According to at least one embodiment of the disclosed invention, a protocol for separation is employed such that it runs at the low RPM kit (17) or the high RPM kit (18) for three minutes (180 s) at 120 RPM. Said protocol is specifically employed for cartilage tissue.

According to at least one embodiment of the disclosed invention, a protocol for homogenization is employed such that it runs for thirty seconds (30s) at 2000 RPM. Said embodiment is configured to homogenize a mixture of hair follicle origin.

According to at least one embodiment of the disclosed invention, a protocol for homogenization is employed such that it runs for thirty seconds (30s) at 2000 RPM. Said embodiment is configured to homogenize a mixture of cartilage origin.

According to at least one embodiment of the disclosed invention, a protocol for joint homogenization-photoactivation is employed such that it runs for a period between 15 and 20 minutes at 50 RPM. Said embodiment is configured for mixture(s) of hair follicle, fatty tissue and cartilage origin.

Claims

1) A device for disaggregation and homogenization on histoid and cellular levels comprising at least one high RPM motor (13) for homogenization and one low RPM motor (14) for disaggregation characterized in that; said device further comprises a photoactivation means (23) situated horizontally beneath a low RPM kit (17) and a high RPM kit (18) emitting light vertically towards said kits in a bottom-up lighting configuration for deep and efficient photoactivation; and, said device further comprises an electronic control unit (31) configured to execute protocols containing predefined sets of actions such that a mixture situated inside a kit can be simulataneously subjected to red, near-IR or IR light while being homogenized.

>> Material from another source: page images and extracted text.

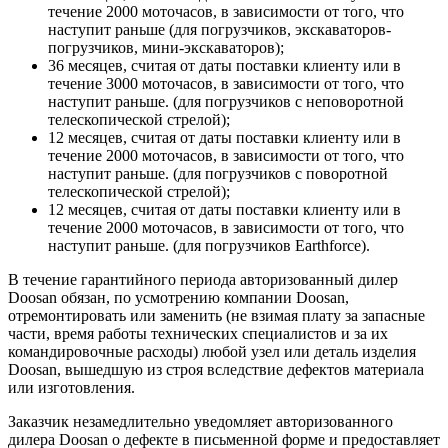
течение 2000 моточасов, в зависимости от того, что
наступит раньше (для погрузчиков, экскаваторов-
погрузчиков, мини-экскаваторов);
36 месяцев, считая от даты поставки клиенту или в
течение 3000 моточасов, в зависимости от того, что
наступит раньше. (для погрузчиков с неповоротной
телескопической стрелой);
12 месяцев, считая от даты поставки клиенту или в
течение 2000 моточасов, в зависимости от того, что
наступит раньше. (для погрузчиков с поворотной
телескопической стрелой);
12 месяцев, считая от даты поставки клиенту или в
течение 2000 моточасов, в зависимости от того, что
наступит раньше. (для погрузчиков Earthforce).
В течение гарантийного периода авторизованный дилер
Doosan обязан, по усмотрению компании Doosan,
отремонтировать или заменить (не взимая плату за запасные
части, время работы технических специалистов и за их
командировочные расходы) любой узел или деталь изделия
Doosan, вышедшую из строя вследствие дефектов материала
или изготовления.
Заказчик незамедлительно уведомляет авторизованного
дилера Doosan о дефекте в письменной форме и предоставляет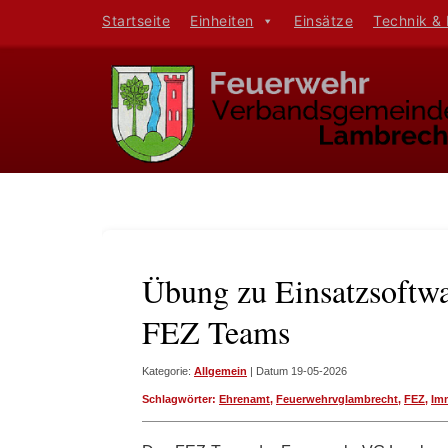
Startseite
Einheiten
Einsätze
Technik &
Übung zu Einsatzsoftw
FEZ Teams
Kategorie:
Allgemein
| Datum 19-05-2026
Schlagwörter:
Ehrenamt
,
Feuerwehrvglambrecht
,
FEZ
,
Im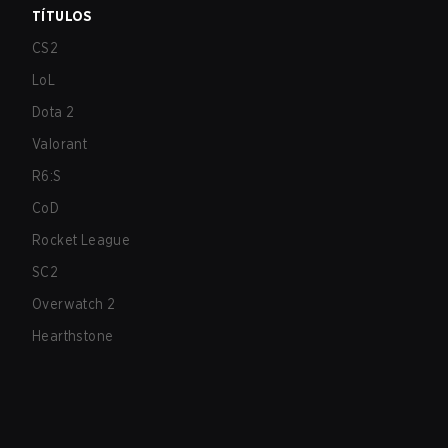
TÍTULOS
CS2
LoL
Dota 2
Valorant
R6:S
CoD
Rocket League
SC2
Overwatch 2
Hearthstone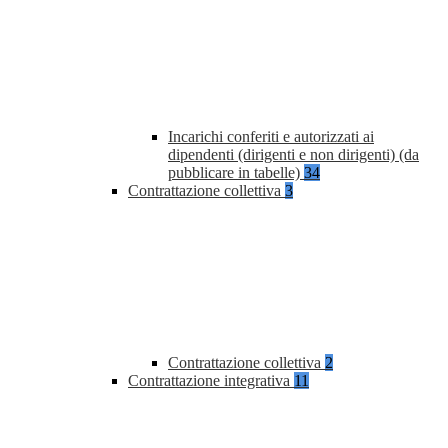
Incarichi conferiti e autorizzati ai
dipendenti (dirigenti e non dirigenti) (da
pubblicare in tabelle)
34
Contrattazione collettiva
3
Contrattazione collettiva
2
Contrattazione integrativa
11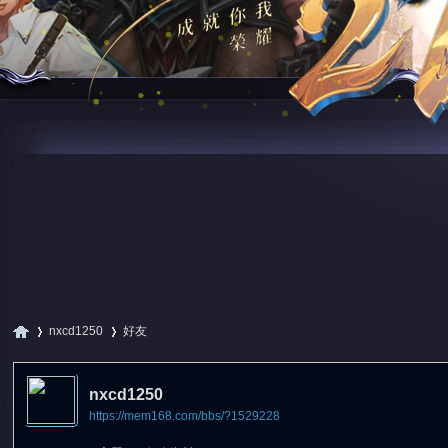
nxcd1250
好友
nxcd1250
https://mem168.com/bbs/?1529228
尋
›
›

2) A device for disaggregation and homogenization on histoid and cellular levels as set forth in Claim 1 characterized in that said low RPM kit (17) and high RPM kit (18) are at least partially translucent or semi-transparent to facilitate photoactivation.

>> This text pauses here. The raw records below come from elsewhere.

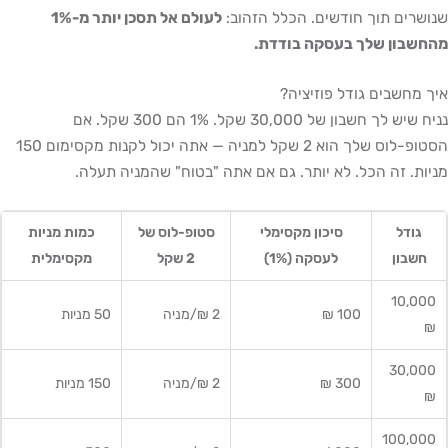
שנושרים תוך חודשים. הכלל הזהוב:
לעולם אל תסכן יותר מ-1%
מהחשבון שלך בעסקה בודדת.
איך מחשבים גודל פוזיציה?
נניח שיש לך חשבון של 30,000 שקל. 1% הם 300 שקל. אם
הסטופ-לוס שלך הוא 2 שקל למניה — אתה יכול לקנות מקסימום 150
מניות. זה הכל. לא יותר. גם אם אתה "בטוח" שהמניה תעלה.
גודל
סיכון מקסימלי
סטופ-לוס של
כמות מניות
חשבון
לעסקה (1%)
2 שקל
מקסימלית
10,000
100 ₪
2 ₪/מניה
50 מניות
₪
30,000
300 ₪
2 ₪/מניה
150 מניות
₪
100,000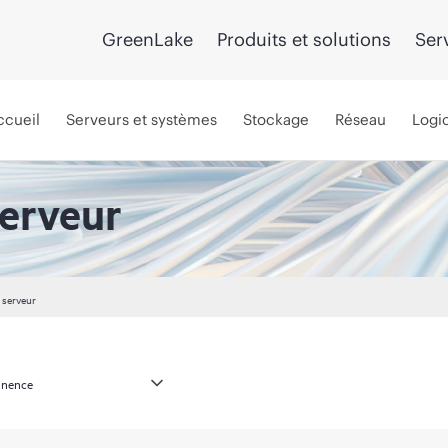
GreenLake
Produits et solutions
Ser
ccueil
Serveurs et systèmes
Stockage
Réseau
Logic
erveur
 serveur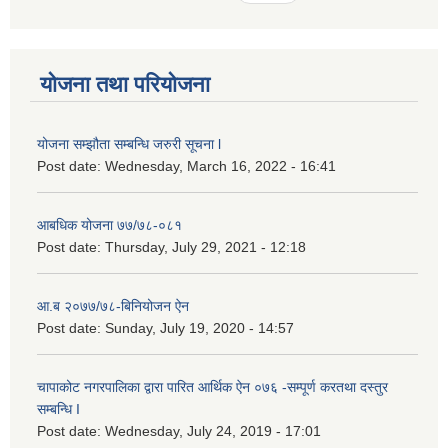
योजना तथा परियोजना
योजना सम्झौता सम्बन्धि जरुरी सूचना l
Post date:
Wednesday, March 16, 2022 - 16:41
आबधिक योजना ७७/७८-०८१
Post date:
Thursday, July 29, 2021 - 12:18
आ.ब २०७७/७८-बिनियोजन ऐन
Post date:
Sunday, July 19, 2020 - 14:57
चापाकोट नगरपालिका द्वारा पारित आर्थिक ऐन ०७६ -सम्पूर्ण करतथा दस्तुर
सम्बन्धि I
Post date:
Wednesday, July 24, 2019 - 17:01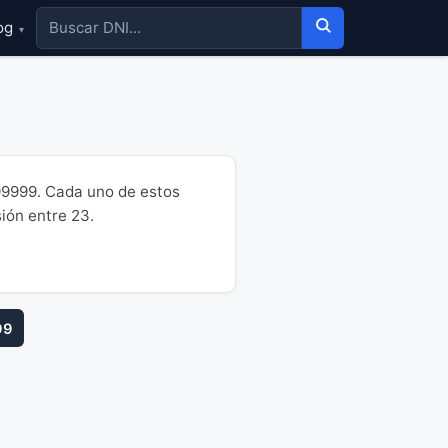
og
▾
99999. Cada uno de estos
sión entre 23.
99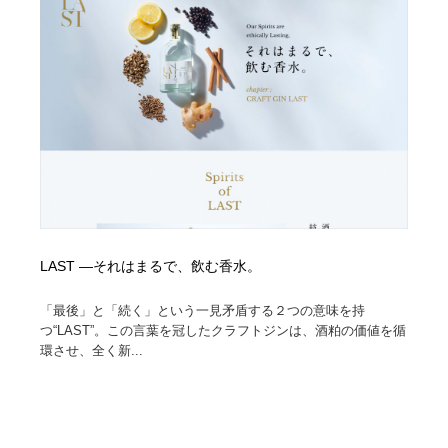
オフィス・シェアオフィス・コワーキング・シェアス
商業施設・商業ビル
33
ペース
商業施設・商業ビル
携帯電話・通信・サービス
15
携帯電話・通信・サービス
ファッション・洋服
511
ファッション・洋服
コスメ・化粧品・石鹸・シャンプー・ヘアケア・香水
220
コスメ・化粧品・石鹸・シャンプー・ヘアケア・香水
農業・林業・漁業・畜産・鉱業・燃料
54
農業・林業・漁業・畜産・鉱業・燃料
食品・飲料・酒・菓子
444
LAST ―それはまるで、飲む香水。
食品・飲料・酒・菓子
飲食・レストラン・カフェ
182
「最後」と「続く」という一見矛盾する２つの意味を持
つ“LAST”。この言葉を冠したクラフトジンは、酒粕の価値を循
環させ、全く新...
飲食・レストラン・カフェ
植物・花・ガーデニング・造園
42
植物・花・ガーデニング・造園
陶芸・窯・ガラス・木工・手工芸
34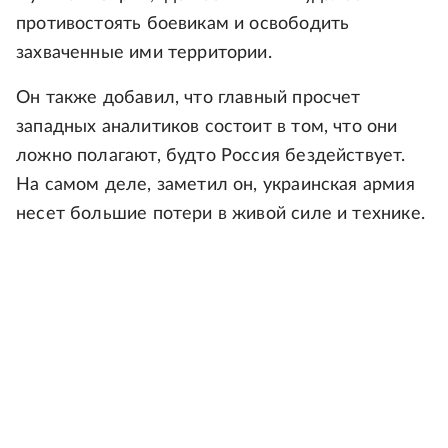
противостоять боевикам и освободить
захваченные ими территории.
Он также добавил, что главный просчет
западных аналитиков состоит в том, что они
ложно полагают, будто Россия бездействует.
На самом деле, заметил он, украинская армия
несет большие потери в живой силе и технике.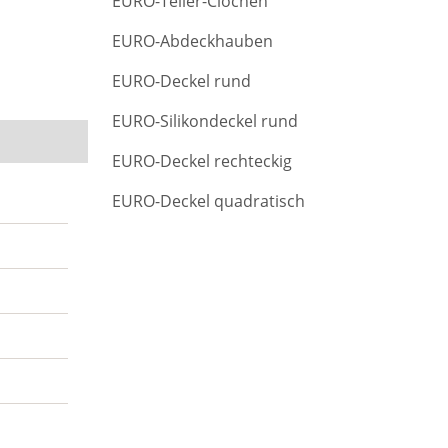
EURO-Teller-Clochen
r
c
EURO-Abdeckhauben
h
EURO-Deckel rund
EURO-Silikondeckel rund
EURO-Deckel rechteckig
EURO-Deckel quadratisch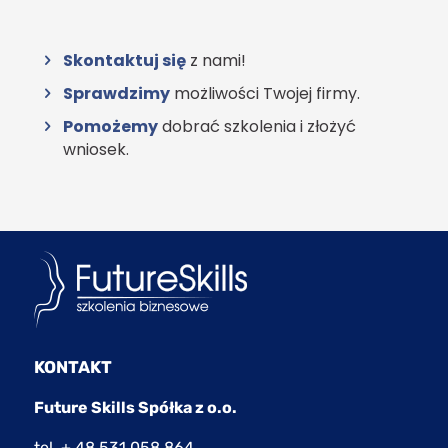
Skontaktuj się
z nami!
Sprawdzimy
możliwości Twojej firmy.
Pomożemy
dobrać szkolenia i złożyć
wniosek.
KONTAKT
Future Skills Spółka z o.o.
tel.
+ 48 531 058 864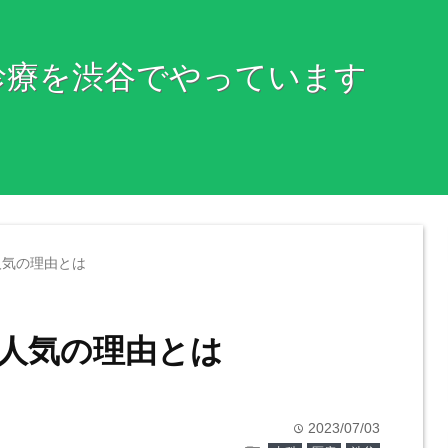
診療を渋谷でやっています
人気の理由とは
人気の理由とは
2023/07/03
time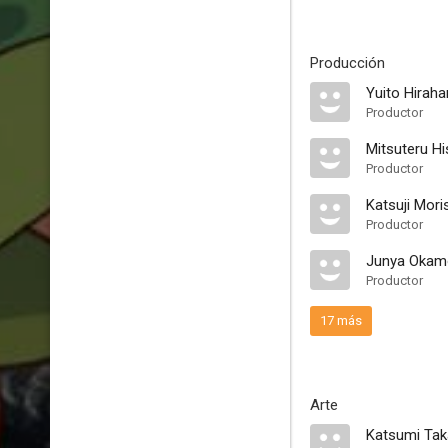
Producción
Yuito Hiraha
Productor
Mitsuteru H
Productor
Katsuji Mori
Productor
Junya Okam
Productor
17 más
Arte
Katsumi Ta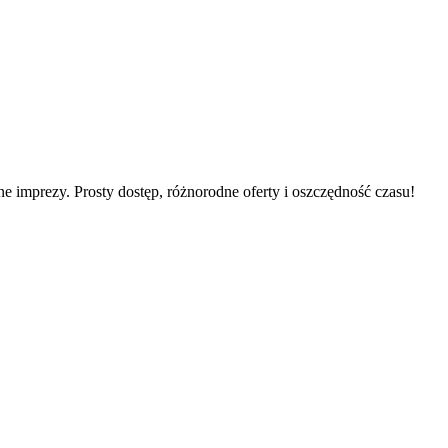
 imprezy. Prosty dostęp, różnorodne oferty i oszczędność czasu!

3) A device for disaggregation and homogenization on histoid and cellular levels as set forth in Claim 1 characterized in that said low RPM kit (17) and high RPM kit (18) are fully transparent to facilitate photoactivation.

4) A device for disaggregation and homogenization on histoid and cellular levels as set forth in any preceding Claim characterized in that said photoactivation means (23) is configured to radiate in the range from 600 nm to 750 nm. 5) A device for disaggregation and homogenization on histoid and cellular levels as set forth in Claim 1 characterized in that said photoactivation means (23) is configured to radiate in the range from 750 nm to 1 mm.

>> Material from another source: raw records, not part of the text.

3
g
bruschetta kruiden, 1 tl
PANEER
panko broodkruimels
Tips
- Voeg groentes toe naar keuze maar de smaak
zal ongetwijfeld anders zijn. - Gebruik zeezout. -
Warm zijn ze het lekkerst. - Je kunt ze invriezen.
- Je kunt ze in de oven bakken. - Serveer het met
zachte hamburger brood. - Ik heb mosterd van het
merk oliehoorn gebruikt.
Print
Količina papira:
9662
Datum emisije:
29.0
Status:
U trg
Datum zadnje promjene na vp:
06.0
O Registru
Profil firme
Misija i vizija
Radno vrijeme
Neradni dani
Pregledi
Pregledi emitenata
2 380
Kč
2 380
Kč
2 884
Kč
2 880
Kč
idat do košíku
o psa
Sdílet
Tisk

6) A device for disaggregation and homogenization on histoid and cellular levels as set forth in any preceding Claim characterized in that said device further comprises a casing preferably made of aluminium, with air ducts facilitating cooling.

7) A method for processing samples and mixtures into serums comprising distinct steps of; mixture preparation; where mixtures are produced using samples of different histoid and cellular character(s), kit preparation; where produced mixture is rendered process- compatible by insertion into low or high RPM kits, homogenization and photoactivation; where a mixture situated inside a kit is subjected to red, near-IR or IR light while being homogenized, coming out readily deployable.

8) A method for processing samples and mixtures into serums as set forth in Claim 7, characterized in that said homogenization and photoactivation step is durationwise controllable, whereby rehomogenization due to precipitation is prevented.

9) A method for processing samples and mixtures into serums as set forth in Claim 7 and 8, characterized in that said homogenization and photoactivation step is controllable in terms of rate of revolution whereby kit deformation is prevented. 10) A method for processing samples and mixtures into serums as set forth in any preceding Claim, characterized in that the mixture obtained after said homogenization and photoactivation comprises photoactivated stem cells.